MANDOU MATAR TODAS AS CRIANÇAS – Depois que os Magos se retiraram, o anjo do Senhor apareceu em sonho a José e lhe disse: “Levanta-te, toma o Menino e sua Mãe e foge para o Egito! Fica lá até que eu te avise, porque Herodes vai procurar o menino para matá-lo”. José levantou-se, de noite, com o Menino e sua Mãe, e retirou-se para o Egito e lá ficou até a morte de Herodes... Quando Herodes percebeu que os Magos o tinham enganado, mandou matar todos os meninos de Belém e território vizinho, de dois anos para baixo, de acordo com o tempo indicado pelos magos. Assim se cumpriu o que foi dito pelo profeta Jeremias: “Ouviu-se um clamor em Ramá. muito choro e grande lamento. É Raquel que chora seus filhos e não quer ser consolada, porque eles não existem mais”. (O relato encontra-se nos capítulos 1 e 2 do Evangelho de São Mateus).
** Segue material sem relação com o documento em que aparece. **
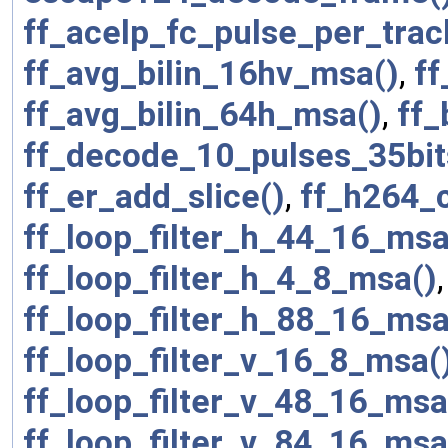
ff_acelp_fc_pulse_per_trac
ff_avg_bilin_16hv_msa()
,
ff
ff_avg_bilin_64h_msa()
,
ff_
ff_decode_10_pulses_35bit
ff_er_add_slice()
,
ff_h264_
ff_loop_filter_h_44_16_msa
ff_loop_filter_h_4_8_msa()
ff_loop_filter_h_88_16_msa
ff_loop_filter_v_16_8_msa(
ff_loop_filter_v_48_16_msa
ff_loop_filter_v_84_16_msa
DOUTORES DA LEI QUEIMADOS VIVOS – Não foram apenas tragédias familiares que transformaram Herodes em tirano desalmado. Também a impossível tarefa de reconciliar o Povo eleito de Deus com um governo pagão. Por ocasião do censo do ano 7 antes de Cristo, por causa do qual José e Maria tiveram que recensear-se em Belém e lá nasceu o Menino Jesus, seis mil fariseus haviam se recusado a prestar juramento de lealdade a Otaviano, agora imperador Augusto, e foram sumariamente trucidados. Pouco antes da morte de Herodes, cerca de quarenta seguidores de dois conceituados rabinos de Jerusalém, bastante conhecidos como expoentes da tradição judaica, haviam descido em cordas, do teto do Templo, para remover um ídolo pagão, a Águia Dourada, que Herodes colocara acima do Grande Portão. Por causa disso, os dois rabinos foram presos e, por ordem de Herodes, queimados vivos.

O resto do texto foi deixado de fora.